= ACTIVITY =
In full and exactly, reproduce the entries below, but omit the pictures.

Collection entries
%%

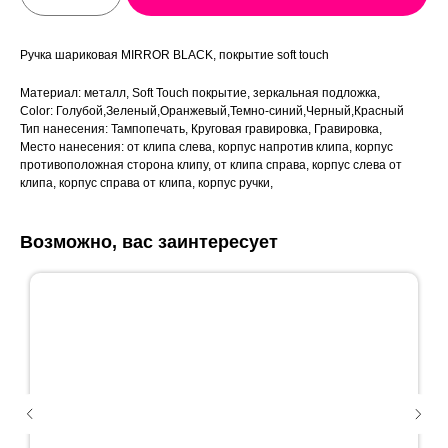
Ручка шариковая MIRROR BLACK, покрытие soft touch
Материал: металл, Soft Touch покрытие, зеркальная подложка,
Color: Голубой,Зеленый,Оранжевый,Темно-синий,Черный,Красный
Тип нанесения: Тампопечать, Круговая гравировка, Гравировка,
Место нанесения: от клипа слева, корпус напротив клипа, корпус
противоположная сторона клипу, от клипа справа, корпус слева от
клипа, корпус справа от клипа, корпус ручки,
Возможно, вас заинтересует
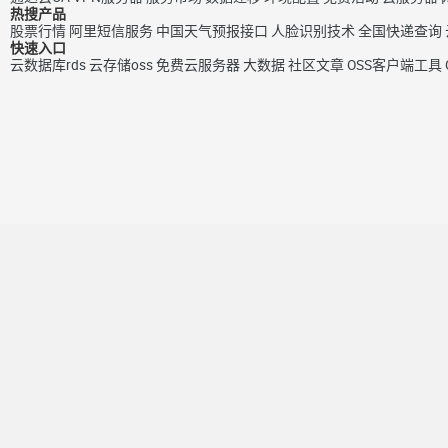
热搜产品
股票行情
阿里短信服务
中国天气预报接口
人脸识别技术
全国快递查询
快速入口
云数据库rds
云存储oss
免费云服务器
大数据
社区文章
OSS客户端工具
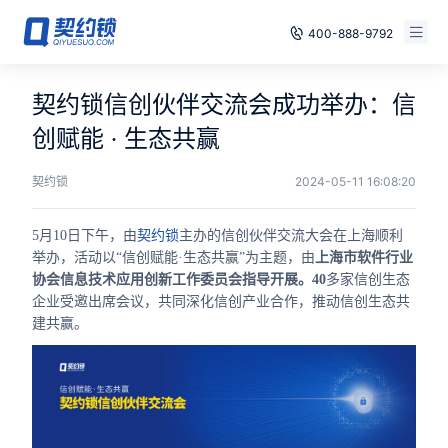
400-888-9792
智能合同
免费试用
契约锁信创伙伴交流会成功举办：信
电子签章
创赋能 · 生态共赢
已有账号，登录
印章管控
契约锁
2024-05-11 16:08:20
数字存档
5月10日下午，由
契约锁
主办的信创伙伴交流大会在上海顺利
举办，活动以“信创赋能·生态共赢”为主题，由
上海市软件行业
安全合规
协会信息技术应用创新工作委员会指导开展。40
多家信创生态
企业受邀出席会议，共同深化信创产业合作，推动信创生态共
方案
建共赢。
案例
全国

%%

= WORKED SOLUTION =
Ручка шариковая MIRROR BLACK, покрытие soft touch
Материал: металл, Soft Touch покрытие, зеркальная подложка,
Color: Голубой,Зеленый,Оранжевый,Темно-синий,Черный,Красный
Тип нанесения: Тампопечать, Круговая гравировка, Гравировка,
Место нанесения: от клипа слева, корпус напротив клипа, корпус
противоположная сторона клипу, от клипа справа, корпус слева от
клипа, корпус справа от клипа, корпус ручки,
Возможно, вас заинтересует
热搜产品
股票行情
阿里短信服务
中国天气预报接口
人脸识别技术
全国快递查询
快速入口
云数据库rds
云存储oss
免费云服务器
大数据
社区文章
OSS客户端工具
400-888-9792
智能合同
免费试用
契约锁信创伙伴交流会成功举办：信
电子签章
创赋能 · 生态共赢
已有账号，登录
印章管控
契约锁
2024-05-11 16:08:20
数字存档
5月10日下午，由
契约锁
主办的信创伙伴交流大会在上海顺利
举办，活动以“信创赋能·生态共赢”为主题，由
上海市软件行业
安全合规
协会信息技术应用创新工作委员会指导开展。40
多家信创生态
企业受邀出席会议，共同深化信创产业合作，推动信创生态共
方案
建共赢。
案例
全国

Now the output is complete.